* Work to be completed
Please give again, exactly and only, the stretch of lines from the one containing "and feelings towards" to the end of the entries below.

* Data to process
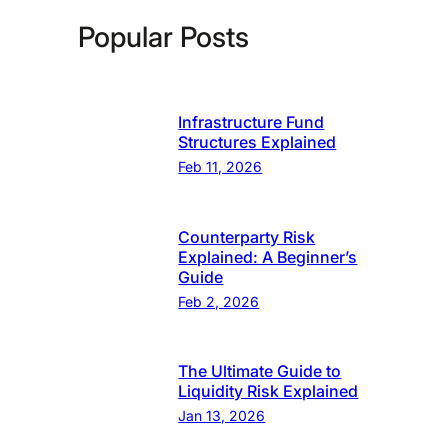
Popular Posts
Infrastructure Fund
Structures Explained
Feb 11, 2026
Counterparty Risk
Explained: A Beginner’s
Guide
Feb 2, 2026
The Ultimate Guide to
Liquidity Risk Explained
Jan 13, 2026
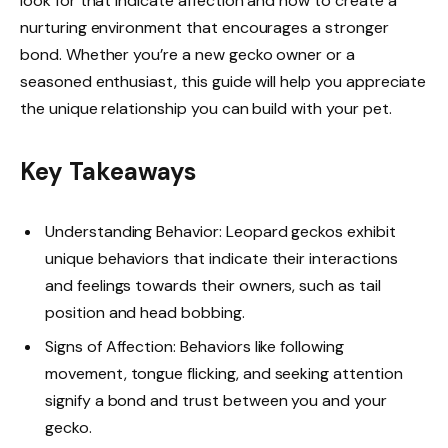
look for that indicate affection and how to create a
nurturing environment that encourages a stronger
bond. Whether you’re a new gecko owner or a
seasoned enthusiast, this guide will help you appreciate
the unique relationship you can build with your pet.
Key Takeaways
Understanding Behavior: Leopard geckos exhibit
unique behaviors that indicate their interactions
and feelings towards their owners, such as tail
position and head bobbing.
Signs of Affection: Behaviors like following
movement, tongue flicking, and seeking attention
signify a bond and trust between you and your
gecko.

* Exercise output
and feelings towards their owners, such as tail
position and head bobbing.
Signs of Affection: Behaviors like following
movement, tongue flicking, and seeking attention
signify a bond and trust between you and your
gecko.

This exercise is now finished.